Work request.
From the entries that follow, report every line in which "December" occurs.

##### Records shown

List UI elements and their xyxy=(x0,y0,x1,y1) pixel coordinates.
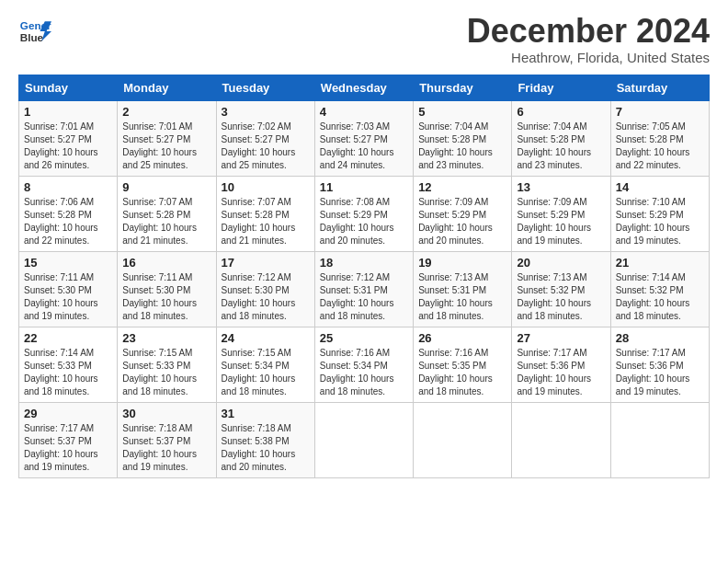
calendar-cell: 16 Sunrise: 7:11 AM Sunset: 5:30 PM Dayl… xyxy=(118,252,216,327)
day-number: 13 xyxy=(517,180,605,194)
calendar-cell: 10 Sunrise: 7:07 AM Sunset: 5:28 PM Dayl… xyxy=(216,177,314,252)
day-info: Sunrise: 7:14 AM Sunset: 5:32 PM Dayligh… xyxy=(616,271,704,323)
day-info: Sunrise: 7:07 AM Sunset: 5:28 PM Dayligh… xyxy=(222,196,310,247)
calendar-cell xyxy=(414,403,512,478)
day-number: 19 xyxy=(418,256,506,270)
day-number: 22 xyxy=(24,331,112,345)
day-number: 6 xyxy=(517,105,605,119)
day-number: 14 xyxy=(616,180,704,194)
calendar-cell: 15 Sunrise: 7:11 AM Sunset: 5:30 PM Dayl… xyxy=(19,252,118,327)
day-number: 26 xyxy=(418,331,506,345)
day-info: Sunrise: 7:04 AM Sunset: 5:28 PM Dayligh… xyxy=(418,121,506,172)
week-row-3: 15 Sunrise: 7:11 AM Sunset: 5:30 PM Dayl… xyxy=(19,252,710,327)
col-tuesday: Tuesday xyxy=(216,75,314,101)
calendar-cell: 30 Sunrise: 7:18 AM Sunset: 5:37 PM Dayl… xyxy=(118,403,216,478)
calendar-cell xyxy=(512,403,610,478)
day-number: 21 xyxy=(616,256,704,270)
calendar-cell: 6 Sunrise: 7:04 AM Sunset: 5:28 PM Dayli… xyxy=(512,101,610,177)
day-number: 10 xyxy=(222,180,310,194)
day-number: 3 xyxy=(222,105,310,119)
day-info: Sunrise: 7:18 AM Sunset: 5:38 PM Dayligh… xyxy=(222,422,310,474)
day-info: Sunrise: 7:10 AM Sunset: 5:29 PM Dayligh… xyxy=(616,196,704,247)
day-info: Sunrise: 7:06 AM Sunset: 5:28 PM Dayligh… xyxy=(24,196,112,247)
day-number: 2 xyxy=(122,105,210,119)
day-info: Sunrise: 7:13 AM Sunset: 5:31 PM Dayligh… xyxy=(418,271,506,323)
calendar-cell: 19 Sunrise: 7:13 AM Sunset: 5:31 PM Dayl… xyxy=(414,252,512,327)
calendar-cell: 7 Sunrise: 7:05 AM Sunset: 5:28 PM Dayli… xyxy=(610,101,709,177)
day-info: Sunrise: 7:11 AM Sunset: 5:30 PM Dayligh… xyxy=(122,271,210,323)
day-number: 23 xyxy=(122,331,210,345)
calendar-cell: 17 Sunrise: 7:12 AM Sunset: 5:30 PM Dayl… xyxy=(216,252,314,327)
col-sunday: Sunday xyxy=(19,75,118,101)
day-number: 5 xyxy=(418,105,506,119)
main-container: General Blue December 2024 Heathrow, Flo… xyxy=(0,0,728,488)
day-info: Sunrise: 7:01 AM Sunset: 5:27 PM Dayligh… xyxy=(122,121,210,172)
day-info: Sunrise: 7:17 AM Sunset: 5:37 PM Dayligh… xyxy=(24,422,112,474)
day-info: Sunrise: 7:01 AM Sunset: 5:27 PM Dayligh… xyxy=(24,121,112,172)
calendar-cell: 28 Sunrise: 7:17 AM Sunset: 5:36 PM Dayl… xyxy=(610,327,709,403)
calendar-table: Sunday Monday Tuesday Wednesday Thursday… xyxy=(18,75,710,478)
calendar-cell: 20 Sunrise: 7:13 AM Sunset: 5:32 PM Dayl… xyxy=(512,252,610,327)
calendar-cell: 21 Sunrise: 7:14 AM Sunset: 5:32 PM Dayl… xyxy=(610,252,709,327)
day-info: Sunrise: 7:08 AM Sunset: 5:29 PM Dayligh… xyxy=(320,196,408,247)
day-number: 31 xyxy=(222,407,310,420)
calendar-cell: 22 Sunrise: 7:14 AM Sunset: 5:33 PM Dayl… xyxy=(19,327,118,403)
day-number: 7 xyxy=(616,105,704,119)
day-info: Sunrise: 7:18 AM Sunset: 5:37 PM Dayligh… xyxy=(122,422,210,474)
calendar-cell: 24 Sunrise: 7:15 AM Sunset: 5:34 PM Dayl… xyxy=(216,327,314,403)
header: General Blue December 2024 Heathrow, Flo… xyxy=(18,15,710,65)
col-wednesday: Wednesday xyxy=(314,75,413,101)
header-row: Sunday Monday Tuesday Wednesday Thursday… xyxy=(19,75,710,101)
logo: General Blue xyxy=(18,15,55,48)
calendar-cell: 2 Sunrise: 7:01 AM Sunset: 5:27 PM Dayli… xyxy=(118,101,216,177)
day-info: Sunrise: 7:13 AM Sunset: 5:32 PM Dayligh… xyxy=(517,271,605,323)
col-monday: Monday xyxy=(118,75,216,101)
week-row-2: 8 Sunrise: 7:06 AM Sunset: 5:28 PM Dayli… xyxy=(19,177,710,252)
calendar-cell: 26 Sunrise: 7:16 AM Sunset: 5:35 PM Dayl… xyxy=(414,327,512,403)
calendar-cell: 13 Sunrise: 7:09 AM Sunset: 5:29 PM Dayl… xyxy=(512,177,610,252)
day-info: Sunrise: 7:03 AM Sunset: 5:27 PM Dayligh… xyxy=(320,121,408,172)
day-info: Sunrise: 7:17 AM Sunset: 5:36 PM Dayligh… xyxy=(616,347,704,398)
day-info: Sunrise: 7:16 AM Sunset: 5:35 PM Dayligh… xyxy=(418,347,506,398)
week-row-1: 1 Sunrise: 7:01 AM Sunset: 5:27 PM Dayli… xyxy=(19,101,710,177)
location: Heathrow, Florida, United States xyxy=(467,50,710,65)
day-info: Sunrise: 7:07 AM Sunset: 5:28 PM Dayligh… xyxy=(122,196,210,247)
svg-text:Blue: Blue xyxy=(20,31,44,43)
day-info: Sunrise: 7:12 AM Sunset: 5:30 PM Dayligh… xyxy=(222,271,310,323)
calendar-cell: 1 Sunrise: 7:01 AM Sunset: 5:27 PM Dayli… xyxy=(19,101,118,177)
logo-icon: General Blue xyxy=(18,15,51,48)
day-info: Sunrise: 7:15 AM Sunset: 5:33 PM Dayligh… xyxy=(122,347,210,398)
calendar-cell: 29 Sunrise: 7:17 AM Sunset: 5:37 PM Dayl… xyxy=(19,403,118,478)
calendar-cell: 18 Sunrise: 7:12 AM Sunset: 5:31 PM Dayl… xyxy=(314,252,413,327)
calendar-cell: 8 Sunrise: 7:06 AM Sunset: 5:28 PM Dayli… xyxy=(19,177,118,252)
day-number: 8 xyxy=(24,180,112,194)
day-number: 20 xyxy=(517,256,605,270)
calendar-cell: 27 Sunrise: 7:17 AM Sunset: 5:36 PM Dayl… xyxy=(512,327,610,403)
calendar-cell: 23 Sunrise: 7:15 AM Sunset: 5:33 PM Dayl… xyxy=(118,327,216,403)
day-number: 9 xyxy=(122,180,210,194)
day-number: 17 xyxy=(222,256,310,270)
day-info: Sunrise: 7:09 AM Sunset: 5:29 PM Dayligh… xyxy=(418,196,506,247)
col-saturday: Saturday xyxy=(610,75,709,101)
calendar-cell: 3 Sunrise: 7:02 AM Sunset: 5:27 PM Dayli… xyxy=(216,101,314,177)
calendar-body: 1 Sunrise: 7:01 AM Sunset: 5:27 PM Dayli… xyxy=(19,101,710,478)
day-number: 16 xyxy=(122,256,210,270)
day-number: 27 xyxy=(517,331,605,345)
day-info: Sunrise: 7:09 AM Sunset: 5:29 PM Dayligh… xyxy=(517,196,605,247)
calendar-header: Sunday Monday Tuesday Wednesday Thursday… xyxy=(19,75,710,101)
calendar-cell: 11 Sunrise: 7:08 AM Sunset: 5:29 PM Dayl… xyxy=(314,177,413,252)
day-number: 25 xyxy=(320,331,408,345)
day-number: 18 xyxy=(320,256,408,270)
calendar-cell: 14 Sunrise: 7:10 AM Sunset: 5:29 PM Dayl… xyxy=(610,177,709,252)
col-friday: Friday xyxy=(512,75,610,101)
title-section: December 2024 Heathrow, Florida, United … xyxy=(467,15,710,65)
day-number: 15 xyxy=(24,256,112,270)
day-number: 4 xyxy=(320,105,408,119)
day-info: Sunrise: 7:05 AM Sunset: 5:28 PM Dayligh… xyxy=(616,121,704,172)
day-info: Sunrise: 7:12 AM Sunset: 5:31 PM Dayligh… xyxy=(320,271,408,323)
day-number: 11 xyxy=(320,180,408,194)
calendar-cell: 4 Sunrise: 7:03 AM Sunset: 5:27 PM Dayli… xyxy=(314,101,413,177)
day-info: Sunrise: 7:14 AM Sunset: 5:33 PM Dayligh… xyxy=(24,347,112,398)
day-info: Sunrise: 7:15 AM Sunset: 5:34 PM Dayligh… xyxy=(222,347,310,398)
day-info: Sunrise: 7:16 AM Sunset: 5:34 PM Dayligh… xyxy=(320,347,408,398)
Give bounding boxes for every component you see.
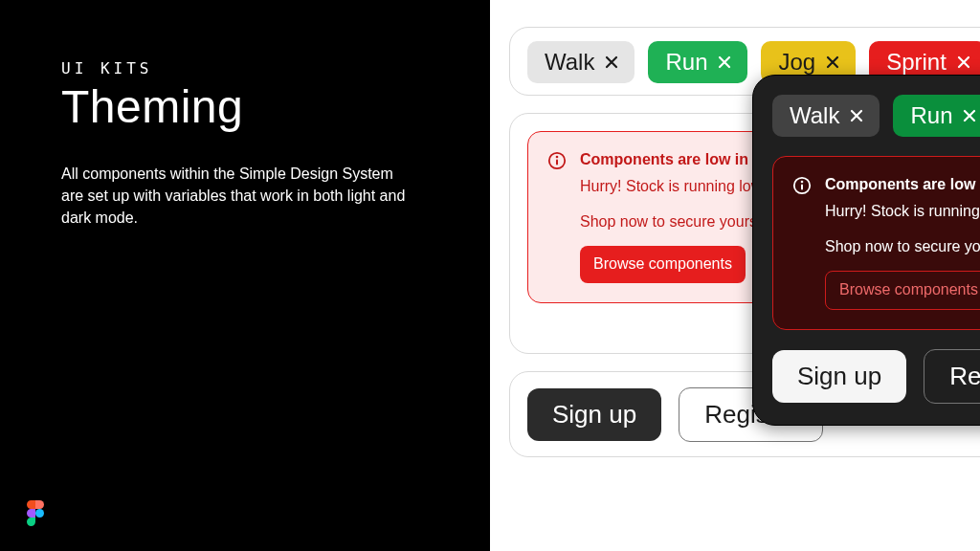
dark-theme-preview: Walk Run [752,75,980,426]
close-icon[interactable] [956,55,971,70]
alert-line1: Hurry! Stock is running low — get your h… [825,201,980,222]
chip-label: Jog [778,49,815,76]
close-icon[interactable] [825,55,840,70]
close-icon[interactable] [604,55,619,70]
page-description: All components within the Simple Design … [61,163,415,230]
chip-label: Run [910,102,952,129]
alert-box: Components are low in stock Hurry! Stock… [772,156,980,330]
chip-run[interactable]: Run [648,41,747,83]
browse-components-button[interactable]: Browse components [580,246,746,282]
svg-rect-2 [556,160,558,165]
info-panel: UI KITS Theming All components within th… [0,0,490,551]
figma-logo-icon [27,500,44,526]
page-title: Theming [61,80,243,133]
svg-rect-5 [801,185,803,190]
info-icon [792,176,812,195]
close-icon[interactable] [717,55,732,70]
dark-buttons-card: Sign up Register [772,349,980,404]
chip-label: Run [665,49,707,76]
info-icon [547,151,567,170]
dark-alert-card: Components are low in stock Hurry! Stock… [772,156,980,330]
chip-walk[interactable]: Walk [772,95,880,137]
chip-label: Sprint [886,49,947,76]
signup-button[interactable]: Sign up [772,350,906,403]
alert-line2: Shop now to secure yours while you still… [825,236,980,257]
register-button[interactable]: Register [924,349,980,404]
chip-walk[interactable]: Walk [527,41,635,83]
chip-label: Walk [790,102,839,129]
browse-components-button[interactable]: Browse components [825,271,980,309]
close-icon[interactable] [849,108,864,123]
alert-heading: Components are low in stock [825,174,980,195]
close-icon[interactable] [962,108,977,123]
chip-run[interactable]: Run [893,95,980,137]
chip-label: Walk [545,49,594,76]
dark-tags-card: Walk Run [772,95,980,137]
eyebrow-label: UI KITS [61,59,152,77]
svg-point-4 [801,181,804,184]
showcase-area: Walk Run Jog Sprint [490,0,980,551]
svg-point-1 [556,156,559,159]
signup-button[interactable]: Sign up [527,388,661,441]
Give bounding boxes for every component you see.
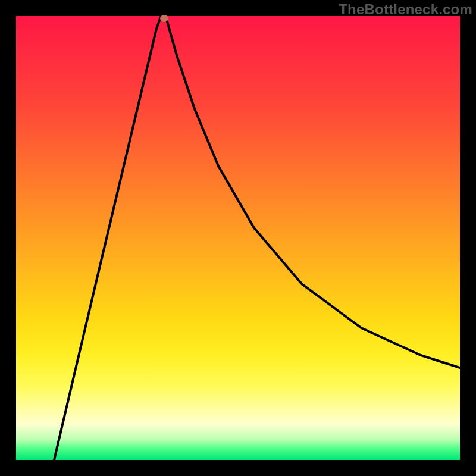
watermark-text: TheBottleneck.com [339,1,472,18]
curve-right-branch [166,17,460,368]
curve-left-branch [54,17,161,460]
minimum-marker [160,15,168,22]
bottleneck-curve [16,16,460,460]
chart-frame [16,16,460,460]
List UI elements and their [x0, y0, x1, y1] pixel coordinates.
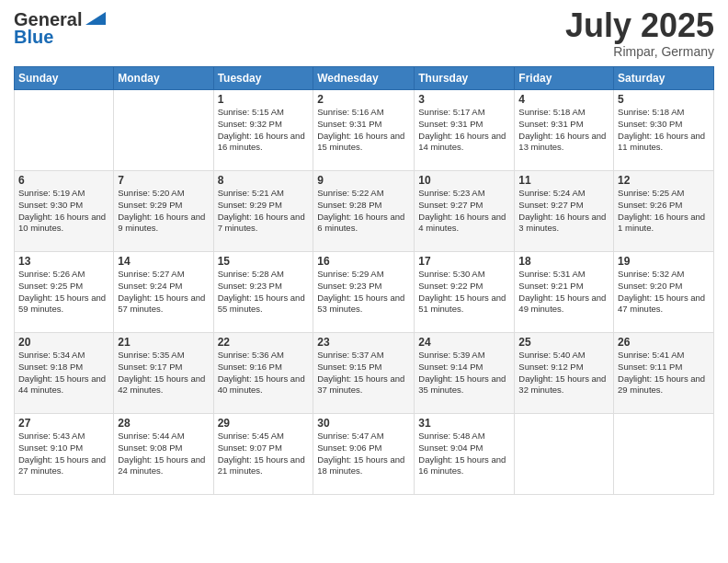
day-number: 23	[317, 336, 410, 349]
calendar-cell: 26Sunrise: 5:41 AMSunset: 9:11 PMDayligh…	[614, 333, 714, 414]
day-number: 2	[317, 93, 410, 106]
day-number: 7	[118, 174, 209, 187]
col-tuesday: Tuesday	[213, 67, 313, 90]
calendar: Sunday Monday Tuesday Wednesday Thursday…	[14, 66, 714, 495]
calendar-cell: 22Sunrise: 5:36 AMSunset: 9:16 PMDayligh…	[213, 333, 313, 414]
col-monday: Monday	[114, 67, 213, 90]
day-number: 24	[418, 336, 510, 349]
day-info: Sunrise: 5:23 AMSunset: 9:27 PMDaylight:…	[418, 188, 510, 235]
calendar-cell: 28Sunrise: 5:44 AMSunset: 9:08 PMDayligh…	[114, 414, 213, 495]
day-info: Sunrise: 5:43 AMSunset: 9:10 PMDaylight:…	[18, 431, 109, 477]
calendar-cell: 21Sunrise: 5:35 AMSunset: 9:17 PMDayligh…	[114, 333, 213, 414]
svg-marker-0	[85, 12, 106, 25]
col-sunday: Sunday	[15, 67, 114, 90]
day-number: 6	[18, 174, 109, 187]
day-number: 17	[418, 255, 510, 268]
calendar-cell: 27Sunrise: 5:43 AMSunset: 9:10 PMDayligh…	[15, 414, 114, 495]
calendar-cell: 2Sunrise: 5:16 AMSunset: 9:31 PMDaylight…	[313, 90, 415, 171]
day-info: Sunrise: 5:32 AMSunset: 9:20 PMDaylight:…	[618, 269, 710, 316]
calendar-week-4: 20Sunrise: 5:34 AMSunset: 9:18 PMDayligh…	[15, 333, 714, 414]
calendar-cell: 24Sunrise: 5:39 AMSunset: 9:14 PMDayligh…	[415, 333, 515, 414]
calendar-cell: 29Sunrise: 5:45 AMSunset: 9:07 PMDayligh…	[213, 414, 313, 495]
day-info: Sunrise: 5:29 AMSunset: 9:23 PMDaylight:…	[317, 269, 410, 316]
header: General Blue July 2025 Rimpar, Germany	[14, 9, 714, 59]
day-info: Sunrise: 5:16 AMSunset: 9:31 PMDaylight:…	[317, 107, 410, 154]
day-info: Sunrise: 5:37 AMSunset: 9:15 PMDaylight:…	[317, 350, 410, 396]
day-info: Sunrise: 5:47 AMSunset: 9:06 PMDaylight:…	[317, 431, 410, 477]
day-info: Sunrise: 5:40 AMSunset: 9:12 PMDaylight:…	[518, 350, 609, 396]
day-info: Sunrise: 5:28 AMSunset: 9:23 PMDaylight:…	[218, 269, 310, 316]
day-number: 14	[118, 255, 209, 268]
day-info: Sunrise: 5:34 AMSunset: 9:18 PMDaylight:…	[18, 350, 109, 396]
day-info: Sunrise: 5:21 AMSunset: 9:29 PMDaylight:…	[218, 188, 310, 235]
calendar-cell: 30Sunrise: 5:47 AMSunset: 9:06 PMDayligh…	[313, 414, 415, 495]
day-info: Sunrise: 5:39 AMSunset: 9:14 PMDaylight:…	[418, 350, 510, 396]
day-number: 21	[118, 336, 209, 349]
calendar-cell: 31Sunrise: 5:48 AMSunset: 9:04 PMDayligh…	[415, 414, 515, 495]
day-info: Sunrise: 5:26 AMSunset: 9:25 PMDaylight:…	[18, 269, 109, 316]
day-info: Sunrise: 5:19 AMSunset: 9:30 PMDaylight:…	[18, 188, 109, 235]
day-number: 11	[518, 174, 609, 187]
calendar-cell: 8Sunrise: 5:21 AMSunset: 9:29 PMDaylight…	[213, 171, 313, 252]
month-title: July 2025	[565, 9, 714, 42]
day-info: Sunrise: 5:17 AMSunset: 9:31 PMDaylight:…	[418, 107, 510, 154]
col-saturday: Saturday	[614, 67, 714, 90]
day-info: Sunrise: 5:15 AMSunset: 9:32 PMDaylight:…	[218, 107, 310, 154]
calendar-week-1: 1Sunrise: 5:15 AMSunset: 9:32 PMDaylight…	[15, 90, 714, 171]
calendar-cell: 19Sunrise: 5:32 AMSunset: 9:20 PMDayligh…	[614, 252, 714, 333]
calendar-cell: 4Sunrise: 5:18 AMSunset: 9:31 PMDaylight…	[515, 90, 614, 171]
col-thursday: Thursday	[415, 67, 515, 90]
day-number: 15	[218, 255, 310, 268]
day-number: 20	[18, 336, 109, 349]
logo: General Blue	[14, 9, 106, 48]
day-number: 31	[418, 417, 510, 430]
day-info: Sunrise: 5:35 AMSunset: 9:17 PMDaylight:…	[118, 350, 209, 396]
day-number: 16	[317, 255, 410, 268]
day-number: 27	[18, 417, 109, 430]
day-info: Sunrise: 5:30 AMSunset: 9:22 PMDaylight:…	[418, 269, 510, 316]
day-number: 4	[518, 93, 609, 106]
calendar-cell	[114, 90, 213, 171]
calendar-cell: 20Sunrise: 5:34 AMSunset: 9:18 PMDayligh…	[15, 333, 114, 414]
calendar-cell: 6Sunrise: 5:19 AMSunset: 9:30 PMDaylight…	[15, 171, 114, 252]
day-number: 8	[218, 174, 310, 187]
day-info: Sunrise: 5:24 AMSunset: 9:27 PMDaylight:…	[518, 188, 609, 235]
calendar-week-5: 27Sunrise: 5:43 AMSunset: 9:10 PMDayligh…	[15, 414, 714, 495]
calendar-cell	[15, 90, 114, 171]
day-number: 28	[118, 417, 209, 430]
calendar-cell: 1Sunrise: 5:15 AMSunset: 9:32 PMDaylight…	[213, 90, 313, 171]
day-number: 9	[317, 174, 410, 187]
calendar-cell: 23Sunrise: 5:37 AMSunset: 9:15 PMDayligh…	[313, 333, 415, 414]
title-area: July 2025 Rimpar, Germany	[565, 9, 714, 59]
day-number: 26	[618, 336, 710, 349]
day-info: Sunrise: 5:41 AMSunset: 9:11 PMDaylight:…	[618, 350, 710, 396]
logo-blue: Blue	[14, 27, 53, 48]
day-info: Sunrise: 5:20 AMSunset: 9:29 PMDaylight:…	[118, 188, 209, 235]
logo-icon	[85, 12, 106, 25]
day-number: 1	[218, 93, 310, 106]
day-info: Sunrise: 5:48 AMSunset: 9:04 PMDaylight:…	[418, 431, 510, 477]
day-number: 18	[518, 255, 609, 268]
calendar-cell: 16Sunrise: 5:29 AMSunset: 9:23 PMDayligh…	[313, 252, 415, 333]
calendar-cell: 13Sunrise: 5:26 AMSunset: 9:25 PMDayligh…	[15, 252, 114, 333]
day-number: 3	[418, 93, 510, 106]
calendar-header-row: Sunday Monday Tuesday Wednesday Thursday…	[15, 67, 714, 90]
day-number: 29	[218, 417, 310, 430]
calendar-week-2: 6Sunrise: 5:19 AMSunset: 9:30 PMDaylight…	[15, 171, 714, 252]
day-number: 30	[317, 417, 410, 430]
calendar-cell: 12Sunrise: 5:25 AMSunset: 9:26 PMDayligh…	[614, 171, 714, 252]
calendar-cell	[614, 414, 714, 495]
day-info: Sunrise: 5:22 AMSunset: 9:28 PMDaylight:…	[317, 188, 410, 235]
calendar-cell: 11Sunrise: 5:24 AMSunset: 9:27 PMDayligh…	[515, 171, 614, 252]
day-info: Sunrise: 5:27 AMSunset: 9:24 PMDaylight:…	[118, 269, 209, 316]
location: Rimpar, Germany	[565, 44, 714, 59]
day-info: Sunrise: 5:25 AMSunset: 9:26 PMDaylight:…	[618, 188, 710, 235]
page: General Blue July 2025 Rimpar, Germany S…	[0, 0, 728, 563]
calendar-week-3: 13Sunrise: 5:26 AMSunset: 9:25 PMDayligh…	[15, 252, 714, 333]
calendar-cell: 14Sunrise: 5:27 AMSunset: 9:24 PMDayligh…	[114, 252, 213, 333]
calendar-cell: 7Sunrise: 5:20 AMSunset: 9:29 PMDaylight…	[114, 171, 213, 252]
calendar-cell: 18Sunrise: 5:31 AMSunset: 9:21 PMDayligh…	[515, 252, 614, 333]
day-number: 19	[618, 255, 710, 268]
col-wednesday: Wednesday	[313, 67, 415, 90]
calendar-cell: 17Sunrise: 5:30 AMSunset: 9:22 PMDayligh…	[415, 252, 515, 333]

##########

Result for this task.
main-container: General Blue December 2024 Heathrow, Flo… xyxy=(0,0,728,488)
header: General Blue December 2024 Heathrow, Flo… xyxy=(18,15,710,65)
title-section: December 2024 Heathrow, Florida, United … xyxy=(467,15,710,65)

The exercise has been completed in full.